I apologise for the ambiguous title, and another apology for any anti-climax when I tell you that, yes, my article is actually going to be about pee.
Lots of us ‘disabled’ folk have a strange and complex relationship when it comes to going to the loo. Changing Places’ campaign in the past few years has highlighted this long-standing relationship with loos to the non-disabled community; who are horrified about the idea of people laying on public bathroom floors or wetting themselves on trains, they often say ‘surely not in 2018?’ or ‘But I thought everywhere had to be accessible?”
My special ‘relationship’ with toileting started, well, from as long as I can remember. I had issues going to the loo as a toddler and when I did eventually manage to go it caused me chronic pain so I would do anything in my power to avoid going to the toilet as a child. I would sit on the floor and wiggle around like a little worm. My mother who is no fool knew exactly when I needed a pee from my little jiggle, yet I would deny it as much as Theresa May denies millions of disabled people their basic rights!
I also knew from a young age that finding an accessible toilet was problematic and the fear of hurting my self in a small enclosed toilet cubicle was too much at times and I would just hold it in! When most children were concerning themselves as to whether or not they would get an ice-cream on day trips out, I was concerned with not being a burden on my family having to hunt down a suitable toilet.
I have hundreds of humorous stories surrounding toileting including more recently a friends dog using my she-wee as a chew toy. My she-wee truly is a Godsend, however, there was a time when she-wee’s didn’t exist so what did I do before this revolution?
Unashamedly I confess that if it could hold water then the likelihood is that I’ve peed in it!
On a family holiday traveling through France I’ve actually peed in a frying pan because the disabled toilet was locked and with no staff around to unlock it ( I blame the 35-hour working law) I had to think outside the box as is often the case.
Speaking of thinking outside of the box, my most creative and daring peeing story happened on a boat, once again heading to France. The water was so choppy that many passengers had been sick on the previous crossing, forcing the crew to turn up the air-con to full blast in the hopes of drowning out the vomit aroma. Now I don’t know about you but when I’m cold the urge to pee intensifies.

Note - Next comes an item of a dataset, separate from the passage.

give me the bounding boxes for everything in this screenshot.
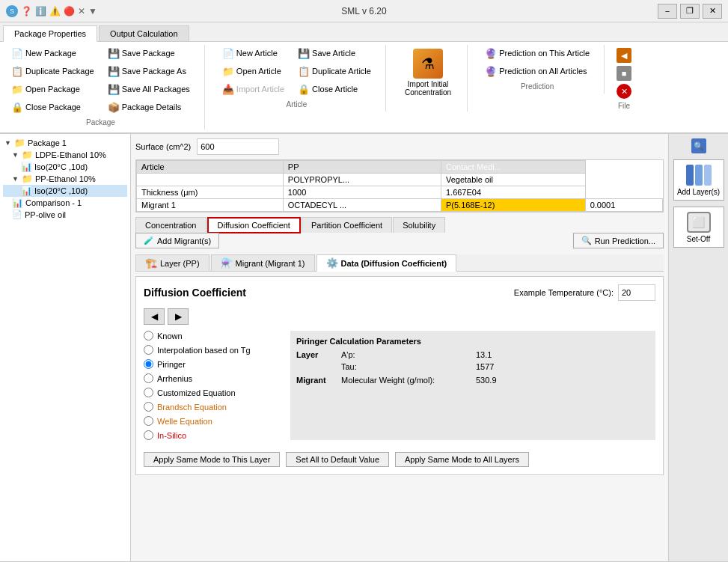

I found myself in agony trying to keep myself from having an accident. It was still far too choppy for my mum to carry me up the stairs, because that’s where the toilets were, up stairs with no lift, so I had to find a cup, wrap a jumper around my waist, and as discreetly as possible pee where I was sat in front of other passengers.
…Dignity I hear you cry! What’s that? I’ve had to part ways with that concept many a year ago…
I’d also think twice about having a cup of tea if you come visit because it’s highly likely I’ve peed in one or two of them too!
More recently I’d been invited to a brewery opening in the middle of a warehouse estate. Surely no disabled toilet there, and we all know copious amounts of beer and small bladder equals pee on a large scale. So not one to miss out on cheap booze I decided to wear a Tenna lady adult nappy thing, a sample my lovely mother had sent off for on my behalf, to use in hospital, or when I fracture badly and can’t move. But I was desperate to go try out beer…. It was uncomfortable and itchy and I did feel embarrassed, however, I was not going to miss out on spending time with my friends.
Any activity I do heavily revolves around the loo. Can I afford to have another cocktail on a night out, or that second cup of tea before I leave my flat?
Just last week staying with my sister, who has only one upstairs bathroom, I found myself at the lovely age of 32 having to ask if I can go to the bathroom – channeling Oliver Twist ‘please sir can I have some more?’ Now, of course, my friends and family don’t see it as a burden, but not having access to a toilet really is mentally and physically draining and a basic right that shouldn’t be so problematic.
My fight goes on and I find new things to pee into. Watch this space as I think that’s the makings of a fantastic book.